- _Exercise_
Whenever a line contains the string "Baterie", copy it out of the entries.

- _Data for this task_
-- -- --

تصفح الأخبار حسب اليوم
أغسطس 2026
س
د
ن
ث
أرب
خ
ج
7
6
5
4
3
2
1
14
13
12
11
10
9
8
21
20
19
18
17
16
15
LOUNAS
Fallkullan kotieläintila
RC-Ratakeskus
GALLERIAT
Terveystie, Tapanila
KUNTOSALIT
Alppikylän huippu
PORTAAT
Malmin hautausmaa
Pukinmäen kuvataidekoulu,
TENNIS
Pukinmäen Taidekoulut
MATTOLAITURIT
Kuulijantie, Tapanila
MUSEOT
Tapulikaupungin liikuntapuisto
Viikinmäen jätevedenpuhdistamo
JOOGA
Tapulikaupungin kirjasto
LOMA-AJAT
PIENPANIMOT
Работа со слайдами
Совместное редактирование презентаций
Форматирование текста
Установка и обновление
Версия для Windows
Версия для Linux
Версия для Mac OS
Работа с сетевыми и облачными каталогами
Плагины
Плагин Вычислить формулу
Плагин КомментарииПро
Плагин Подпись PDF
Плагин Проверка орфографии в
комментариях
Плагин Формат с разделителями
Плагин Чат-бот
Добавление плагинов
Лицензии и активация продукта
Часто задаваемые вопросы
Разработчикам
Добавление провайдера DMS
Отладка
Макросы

-- -- --

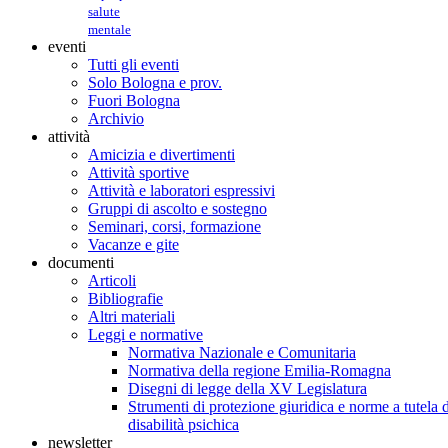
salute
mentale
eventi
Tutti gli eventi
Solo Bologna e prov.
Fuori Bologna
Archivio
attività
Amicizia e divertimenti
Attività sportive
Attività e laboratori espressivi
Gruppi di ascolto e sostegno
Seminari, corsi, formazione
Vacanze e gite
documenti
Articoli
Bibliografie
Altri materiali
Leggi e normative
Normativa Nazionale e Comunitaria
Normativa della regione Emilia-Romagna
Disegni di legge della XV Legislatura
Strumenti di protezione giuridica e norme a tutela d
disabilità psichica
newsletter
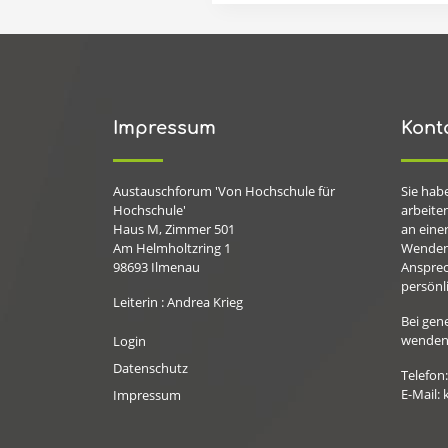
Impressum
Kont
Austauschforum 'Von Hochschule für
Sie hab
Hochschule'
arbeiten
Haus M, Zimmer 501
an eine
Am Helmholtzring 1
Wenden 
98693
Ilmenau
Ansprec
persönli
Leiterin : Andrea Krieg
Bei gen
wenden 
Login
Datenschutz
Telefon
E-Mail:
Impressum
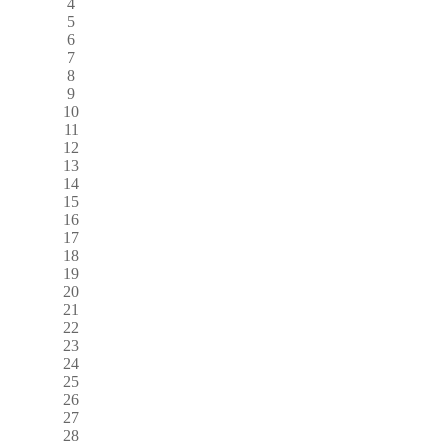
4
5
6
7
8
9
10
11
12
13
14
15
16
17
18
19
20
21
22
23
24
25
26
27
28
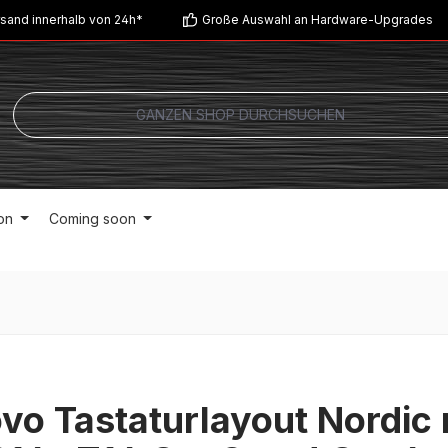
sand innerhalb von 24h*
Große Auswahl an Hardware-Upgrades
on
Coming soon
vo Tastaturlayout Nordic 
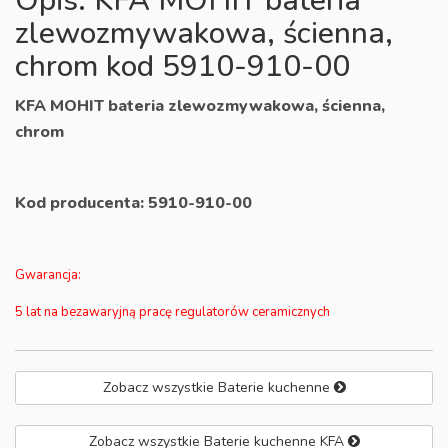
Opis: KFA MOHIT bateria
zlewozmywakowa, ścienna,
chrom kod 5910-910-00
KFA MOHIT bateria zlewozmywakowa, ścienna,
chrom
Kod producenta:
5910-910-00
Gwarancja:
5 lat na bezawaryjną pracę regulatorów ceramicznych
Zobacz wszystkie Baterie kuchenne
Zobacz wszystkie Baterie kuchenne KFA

-- -- --

- _Exercise solution_
Zobacz wszystkie Baterie kuchenne
Zobacz wszystkie Baterie kuchenne KFA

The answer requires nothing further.